** Task data **
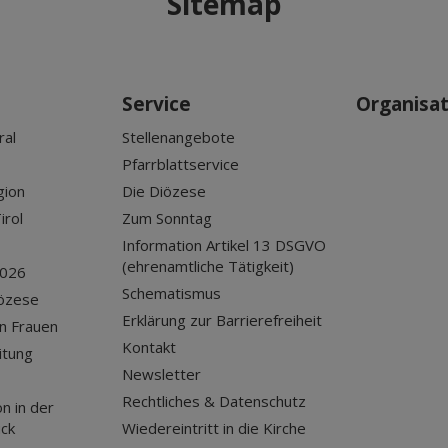
Sitemap
Service
Organisa
ral
Stellenangebote
Pfarrblattservice
gion
Die Diözese
irol
Zum Sonntag
Information Artikel 13 DSGVO
(ehrenamtliche Tätigkeit)
2026
Schematismus
iözese
Erklärung zur Barrierefreiheit
n Frauen
Kontakt
itung
Newsletter
Rechtliches & Datenschutz
n in der
uck
Wiedereintritt in die Kirche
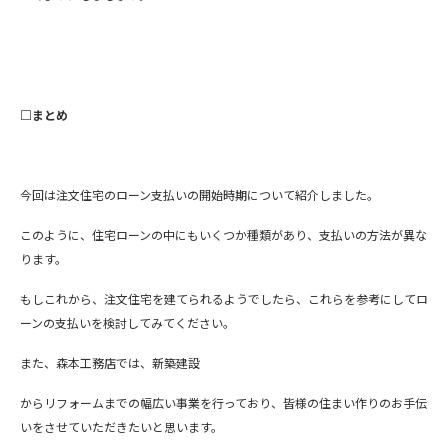
□まとめ
今回は注文住宅のローン支払いの開始時期について紹介しました。
このように、住宅ローンの中にもいくつか種類があり、支払いの方法が異な
ります。
もしこれから、注文住宅を建てられるようでしたら、これらを参考にしてロ
ーンの支払いを検討してみてください。
また、森本工務店では、新築建設
からリフォームまでの幅広い事業を行っており、皆様の住まい作りのお手伝
いをさせていただきたいと思います。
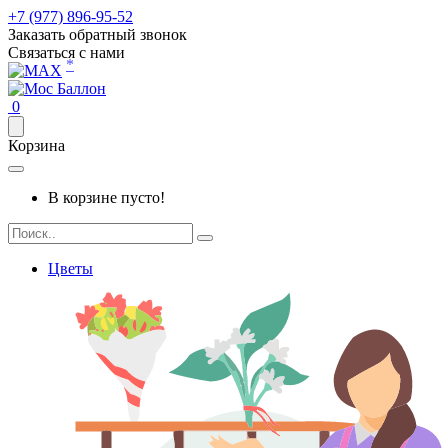
+7 (977) 896-95-52
Заказать обратный звонок
Связаться с нами
*
0
Корзина
В корзине пусто!
Цветы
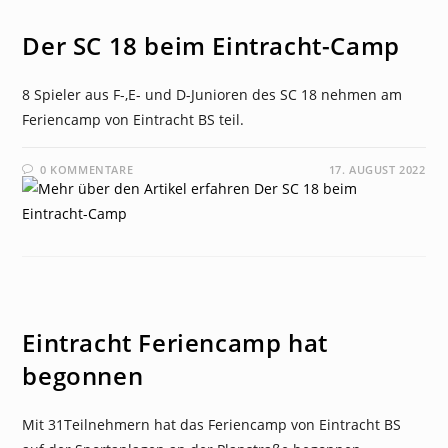
NEWS
Der SC 18 beim Eintracht-Camp
8 Spieler aus F-,E- und D-Junioren des SC 18 nehmen am
Feriencamp von Eintracht BS teil.
0 KOMMENTARE
17. AUGUST 2022
NEWS
Eintracht Feriencamp hat
begonnen
Mit 31Teilnehmern hat das Feriencamp von Eintracht BS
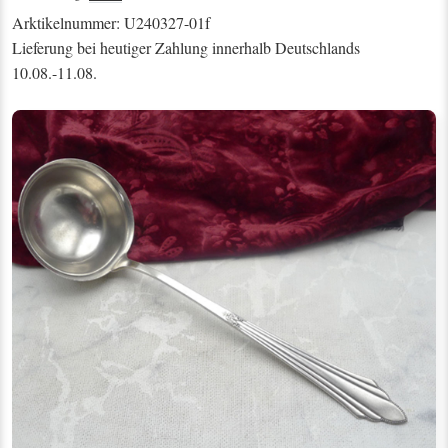
Arktikelnummer: U240327-01f
Lieferung bei heutiger Zahlung innerhalb Deutschlands
10.08.-11.08.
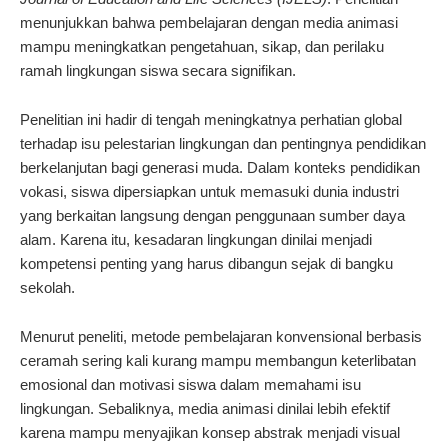
menunjukkan bahwa pembelajaran dengan media animasi
mampu meningkatkan pengetahuan, sikap, dan perilaku
ramah lingkungan siswa secara signifikan.
Penelitian ini hadir di tengah meningkatnya perhatian global
terhadap isu pelestarian lingkungan dan pentingnya pendidikan
berkelanjutan bagi generasi muda. Dalam konteks pendidikan
vokasi, siswa dipersiapkan untuk memasuki dunia industri
yang berkaitan langsung dengan penggunaan sumber daya
alam. Karena itu, kesadaran lingkungan dinilai menjadi
kompetensi penting yang harus dibangun sejak di bangku
sekolah.
Menurut peneliti, metode pembelajaran konvensional berbasis
ceramah sering kali kurang mampu membangun keterlibatan
emosional dan motivasi siswa dalam memahami isu
lingkungan. Sebaliknya, media animasi dinilai lebih efektif
karena mampu menyajikan konsep abstrak menjadi visual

** What is expected **
Return all lines from the material that contain "media".

** Written solution **
menunjukkan bahwa pembelajaran dengan media animasi
lingkungan. Sebaliknya, media animasi dinilai lebih efektif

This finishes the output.